__DATA SECTION__:

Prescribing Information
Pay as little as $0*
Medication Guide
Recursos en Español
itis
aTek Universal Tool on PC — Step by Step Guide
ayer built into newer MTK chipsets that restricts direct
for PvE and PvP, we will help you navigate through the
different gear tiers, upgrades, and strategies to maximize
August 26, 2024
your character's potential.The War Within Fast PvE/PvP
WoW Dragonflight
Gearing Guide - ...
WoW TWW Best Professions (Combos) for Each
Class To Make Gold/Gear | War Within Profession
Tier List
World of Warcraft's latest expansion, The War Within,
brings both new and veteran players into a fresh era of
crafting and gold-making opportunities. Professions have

...

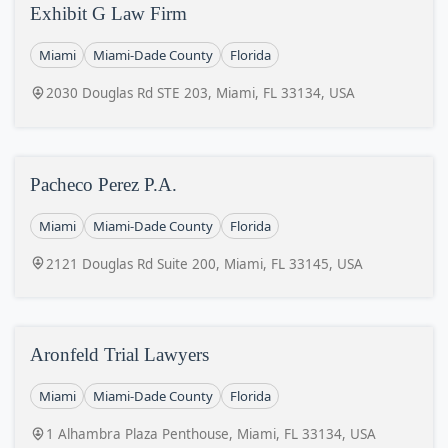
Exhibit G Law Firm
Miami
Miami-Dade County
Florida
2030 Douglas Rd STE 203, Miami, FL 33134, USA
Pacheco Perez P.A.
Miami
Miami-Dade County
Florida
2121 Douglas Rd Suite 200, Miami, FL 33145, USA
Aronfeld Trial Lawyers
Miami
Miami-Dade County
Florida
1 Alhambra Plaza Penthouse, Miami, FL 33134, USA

__TASK REQUIREMENTS__: Say how many lines in the records contain the string "Professions", and say nothing else.

__ANSWER FOR THE TASK__: 2